I’ve got a great idea for a story!

One of the most common things you hear from people when they find out you are a writer (after, “I want to write a book one day”) is “I’ve got a great idea for a story.” If they don’t want to write it themselves, they kindly offer it to you. It is amazing, though, how often the ‘story’ idea being passed on is not a story;

“A car chase with Mr Whippy vans,” was one story I was offered.
“So why are ther Mr Whippy vans chasing each other?” I asked, drawing a very perplexed look from my friend.
“Well, you’re the writer, you figure that bit out.”
–See that is not a story, that’s a scene.

Another;
“Cats take over the world, and it ends up being a better place.”
My turn to look perplexed. “How?”
“Dunno, but it’s a great story idea.”
–Again, that’s not a story, that’s a premise.

The easiest way to work out if what you have in your head is a story is to work out if it has a beginning, middle and end. There are many other aspects which are required to make it a *good* story, but without those first three elements you haven’t even got the skeleton to start with.

Let me add a rider that not everything that has been passed on to me has been bad, most are great ideas, but I usually make a point of only writing stories that form in my head. If I can be inspired by the idea, and by inspired I mean I will change many aspects of the original plot, then I might write it. But if the world of that story doesn’t take seed and grow in my mind, I’ll leave it to disappear into the ether, because at the heart of it, it’s not mine.

So if you have a great idea for a story, don’t tell people about it, write it! Your images and feelings will shine through so much better than someone else who is just trying to capture what they cannot properly see for themselves. I don’t want you to tell me about your story idea, I want to read it instead!   

Happy writing,

Nat

6 thoughts on “I’ve got a great idea for a story!”

  1. Cats taking over the world (at least part of it) was an element of M.M. Smith’s Only Forward. And what do you know, it was a better place.

    I’m kind of guilty of saying that sort of thing; but only in a movie context. “This would make a great short film!” and “I want to make a movie out of this story.”

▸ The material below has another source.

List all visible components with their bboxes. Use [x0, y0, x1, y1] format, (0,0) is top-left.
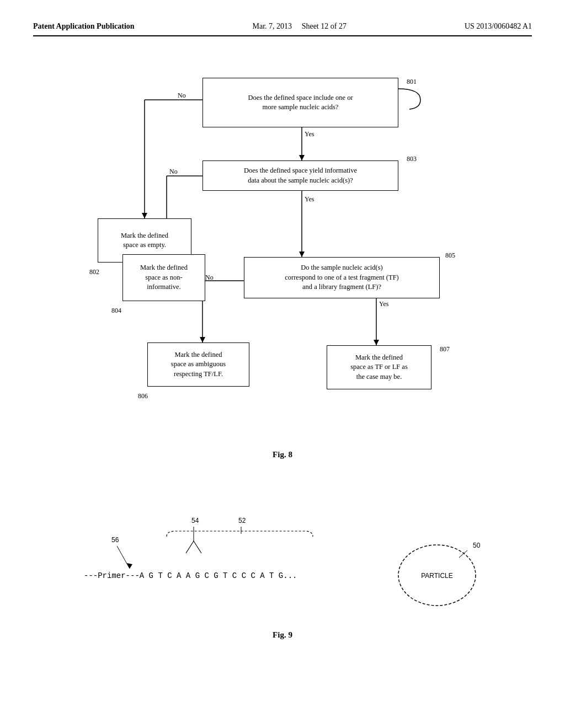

    Unfortunately I don’t know anything about the short film/movie industry so I settle for having the story published. Who knows, maybe it could get remade into a terrible movie like Burning Chrome.

  2. The Mr Whippy vans are still a mystery to me, and that idea was given to me over 2 years ago!

    And I have to confess I also get snippets of stuff, either scenes or premises and I think they are cool, but I just write them down in my little ideas pad, hopeful that one day I’ll find the story to insert them into, or grow around it as the case may be.

    But if you are able to write them into a ‘story’ then you should be able to take the next step to script form. I won’t say it is easy, I struggle with scriptwriting so much, despite having purchased/borrowed heaps of books on the subject. I might have to do a course I think. Or maybe it is just like ‘normal’ writing, where you just have to sit down and do it. I’d love to write a feature length film, it is certainly on my list of things to do.

  3. I actually find screenwriting easier, probably due to my technically minded personality finding more comfort in the structure that it requires.

    A good book to read is Save the Cat, which does a good job of explaining the structure as it appears in movies, beyond the beginning, middle, end that every story has.
    The secrets of Action Screenwriting, by William Martell is also good as quick way to see how to get something done, but is out of print so hard to come by.

  4. I think the Mr Whippy van would probably only work in film… But you know, according to many discussions in the media in recent months there are too many aspiring writers already so maybe we should just steal their ideas and deny all knowledge? 😉

  5. Thanks for the book tips Leif, I’ve been able to track down ‘Save the Cat’ and I’ll keep an eye out for the William Martell book. Let’s see if the cat can help me! I’m part way through ‘Story’ by Robert McKee, and have both of William Goldman’s books, so I feel like a bit of a screenwriting self-help book junkie!